- Church: Roman Catholic Church

Orders
- Ordination: 25 March 1946 by João de Deus Ramalho

Personal details
- Born: 3 April 1915 San Giovanni la Punta, Catania, Sicily, Italy
- Died: 6 November 2017 (aged 102) Wong Chuk Hang, Aberdeen, Hong Kong
- Buried: Cemitério de São Miguel Arcanjo, Macau

Sainthood
- Venerated in: Catholic Church
- Title as Saint: Servant of God

= Gaetano Nicosia =

Gaetano Nicosia SDB (胡子義; 3 April 1915 - 6 November 2017) was an Italian Roman Catholic missionary priest who served the Hansen’s disease patients in Macau for over 50 years.

== Biography ==

=== Early life ===
Gaetano Nicosia was born on 3 April 1915 in San Giovanni la Punta, a town located in Catania, Sicily, Italy. He was sent to China as a missionary in 1935 and 2 years later, he professed as a member of the Salesians of Don Bosco in Hong Kong.

=== Ministry ===
On 25 March 1946, Nicosia was ordained priest in the Seminary of St. Joseph, Macau by João de Deus Ramalho, Bishop of Macau. He served both in Macau and Hong Kong for 82 years, dedicating his life and mission to the education of young people and care of the marginalised.

From 1963, he ministered at the small village in Ká Hó, Coloane, located in Macau. During that time, Ká Hó was the leprosarium for people infected with Hansen's disease. Nicosia decided to serve the patients in the Ká Hó Leprosarium, and suggested renaming it to "Vila de Nossa Senhora" (Our Lady's Village).

During his mission in Ká Hó, Nicosia established the Church of Our Lady of Sorrows in 1966 with the support of Pope Paul VI, the Portuguese Government of Macau and the Catholic Diocese of Macau. He also established a school, and a hospital for people with disabilities.

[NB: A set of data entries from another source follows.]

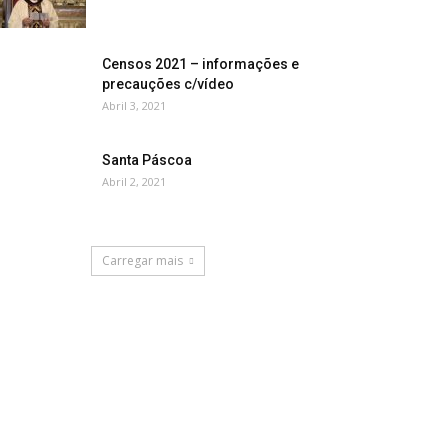
Censos 2021 – informações e
precauções c/vídeo
Abril 3, 2021
Santa Páscoa
Abril 2, 2021
Carregar mais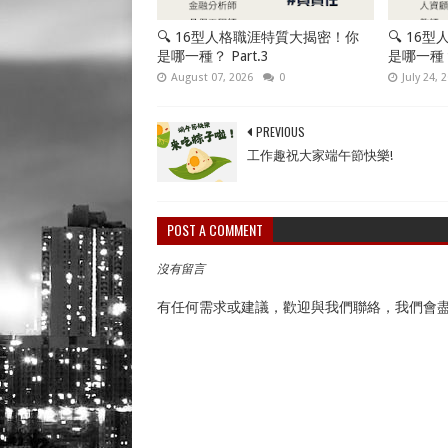
🔍 16型人格職涯特質大揭密！你
🔍 16
是哪一種？ Part.3
是哪一種？P
August 07, 2026
0
July 24, 
PREVIOUS
工作趣祝大家端午節快樂!
POST A COMMENT
沒有留言
有任何需求或建議，歡迎與我們聯絡，我們會盡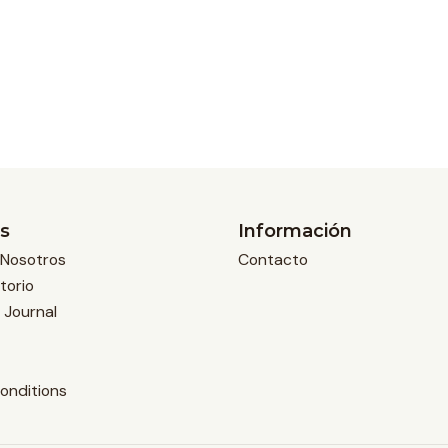
s
Información
Nosotros
Contacto
torio
 Journal
onditions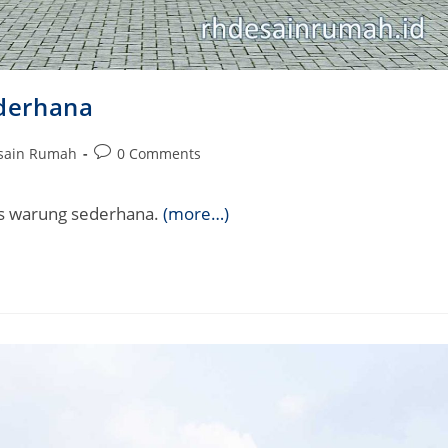
derhana
Post
esain Rumah
0 Comments
comments:
us warung sederhana.
(more…)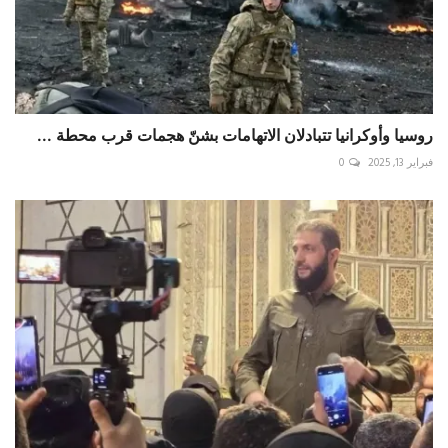
روسيا وأوكرانيا تتبادلان الاتهامات بشنّ هجمات قرب محطة ...
فبراير 13, 2025
0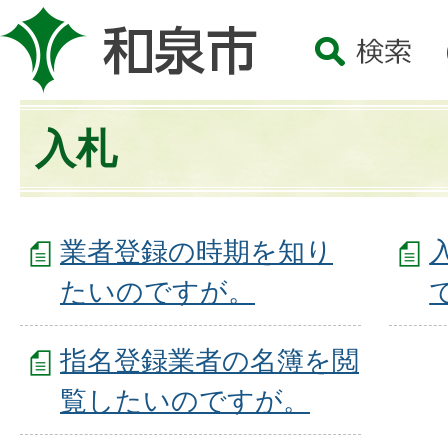
入札
業者登録の時期を知り
たいのですが。
指名登録業者の名簿を閲
覧したいのですが。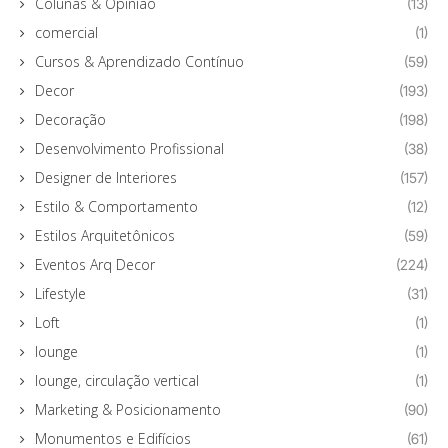
Colunas & Opinião
(13)
comercial
(1)
Cursos & Aprendizado Contínuo
(59)
Decor
(193)
Decoração
(198)
Desenvolvimento Profissional
(38)
Designer de Interiores
(157)
Estilo & Comportamento
(12)
Estilos Arquitetônicos
(59)
Eventos Arq Decor
(224)
Lifestyle
(31)
Loft
(1)
lounge
(1)
lounge, circulação vertical
(1)
Marketing & Posicionamento
(90)
Monumentos e Edifícios
(61)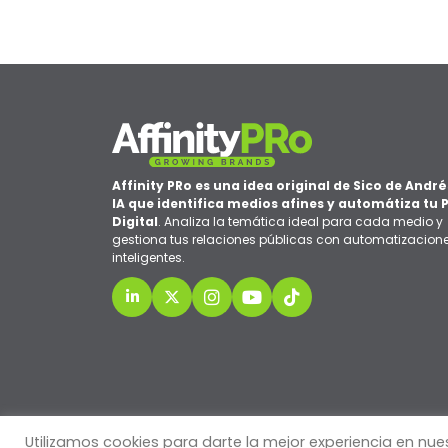
Affinity PRo es una idea original de Sico de André
IA que identifica medios afines y automátiza tu 
Digital
. Analiza la temática ideal para cada medio y
gestiona tus relaciones públicas con automatizacion
inteligentes.
Utilizamos cookies para darte la mejor experiencia en n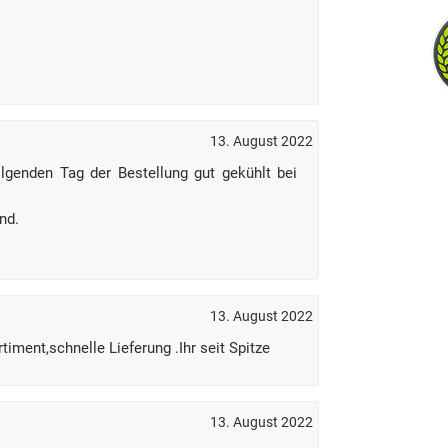
13. August 2022
genden Tag der Bestellung gut gekühlt bei
nd.
13. August 2022
timent,schnelle Lieferung .Ihr seit Spitze
13. August 2022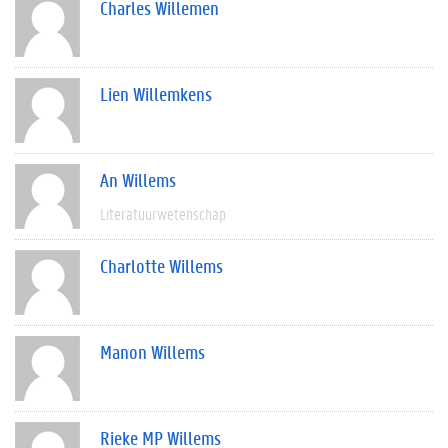
Charles Willemen
Lien Willemkens
An Willems
Literatuurwetenschap
Charlotte Willems
Manon Willems
Rieke MP Willems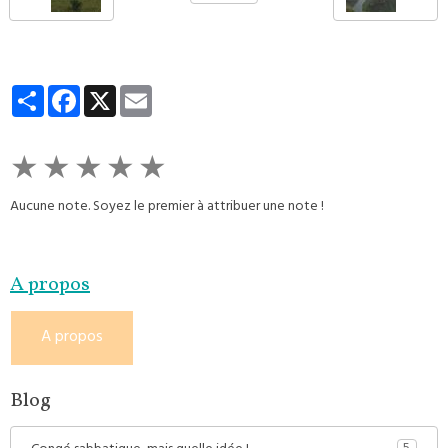
Partager
Facebook
X
Email
★
★
★
★
★
Aucune note. Soyez le premier à attribuer une note !
A propos
A propos
Blog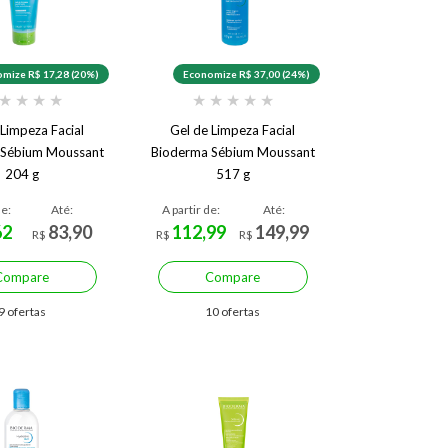
mize R$ 17,28 (20%)
Economize R$ 37,00 (24%)
★
★
★
★
★
★
★
★
★
 Limpeza Facial
Gel de Limpeza Facial
 Sébium Moussant
Bioderma Sébium Moussant
204 g
517 g
de:
Até:
A partir de:
Até:
62
83,90
112,99
149,99
R$
R$
R$
Compare
Compare
9 ofertas
10 ofertas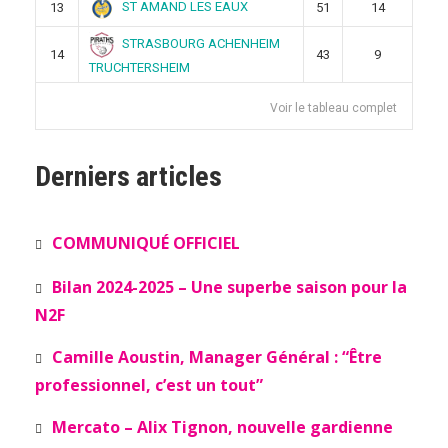
ST AMAND LES EAUX
13
51
14
STRASBOURG ACHENHEIM
14
43
9
TRUCHTERSHEIM
Voir le tableau complet
Derniers articles
COMMUNIQUÉ OFFICIEL
Bilan 2024-2025 – Une superbe saison pour la
N2F
Camille Aoustin, Manager Général : “Être
professionnel, c’est un tout”
Mercato – Alix Tignon, nouvelle gardienne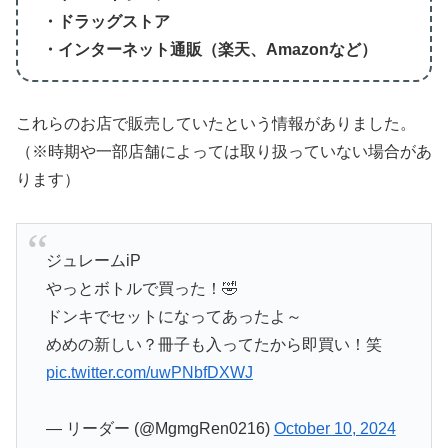
・ドラッグストア
・インターネット通販（楽天、Amazonなど）
これらのお店で販売していたという情報がありました。
（※時期や一部店舗によっては取り扱っていない場合があ
ります）
ジュレームiP
やっとボトルで買った！🤣
ドンキでセットになってあったよ～
めめの新しい？冊子も入ってたから即買い！笑
pic.twitter.com/uwPNbfDXWJ
— リーダー (@MgmgRen0216)
October 10, 2024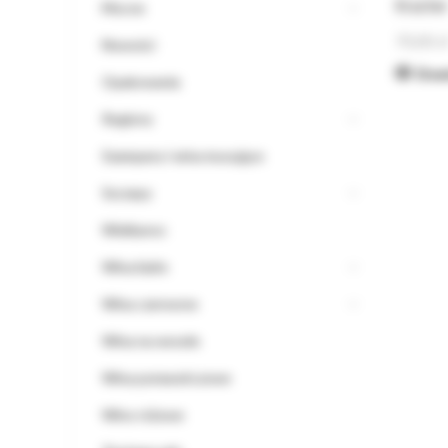
Krache
Mocne
70,00
z
Nowości
Dowi
Opakowania
Regiony
Szampany i wina musujące
Szczepy
Wielkanoc
Wina białe
Wina czerwone
Wina na wesele
Wina pomarańczowe
Wino różowe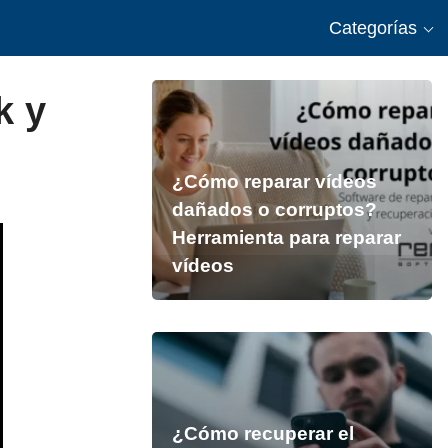
Categorías
k y
¿Cómo reparar vídeos
dañados o corruptos?
Herramienta para reparar
vídeos
¿Cómo recuperar el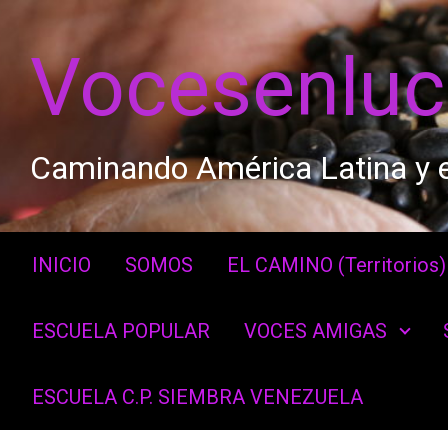
Saltar al contenido principal
Vocesenlu
Caminando América Latina y e
INICIO
SOMOS
EL CAMINO (Territorios)
ESCUELA POPULAR
VOCES AMIGAS
ESCUELA C.P. SIEMBRA VENEZUELA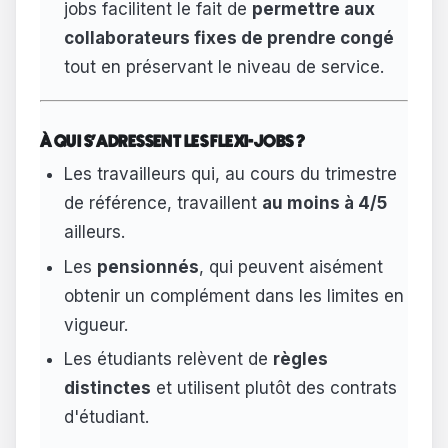
jobs facilitent le fait de
permettre aux
collaborateurs fixes de prendre congé
tout en préservant le niveau de service.
À QUI S'ADRESSENT LES FLEXI-JOBS ?
Les travailleurs qui, au cours du trimestre
de référence, travaillent
au moins à 4/5
ailleurs.
Les
pensionnés
, qui peuvent aisément
obtenir un complément dans les limites en
vigueur.
Les étudiants relèvent de
règles
distinctes
et utilisent plutôt des contrats
d'étudiant.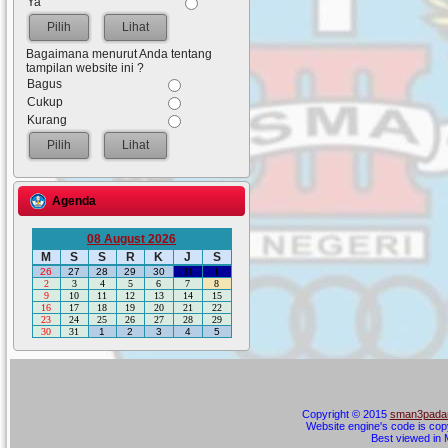
Ya
Lihat
Bagaimana menurut Anda tentang
tampilan website ini ?
Bagus
Cukup
Kurang
Lihat
Agenda
08 August 2026
M
S
S
R
K
J
S
26
27
28
29
30
31
1
2
3
4
5
6
7
8
9
10
11
12
13
14
15
16
17
18
19
20
21
22
23
24
25
26
27
28
29
30
31
1
2
3
4
5
Copyright © 2015
sman3padan
Website engine's code is cop
Best viewed in M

=== Later life and death ===
Due to age and declining health, Nicosia ended his mission in Ká Hó and moved to Hong Kong to recuperate. He died on 6 November 2017 at the Little Sisters of the Poor Home for the Aged, in Wong Chuk Hang, Aberdeen, Hong Kong, at the age of 102. After his Funeral Mass was held in Hong Kong, his remains were transferred to Macau and buried in the Cemitério de São Miguel Arcanjo.

=== Cause of Beatification and Canonization ===
On 16 July 2025, the bishop of Macau, Stephen Lee Bun Sang, issued the official edict announcing the opening of the Cause for the Beatification and Canonization of Gaetano Nicosia. At the same time, Nicosia was declared "Servant of God."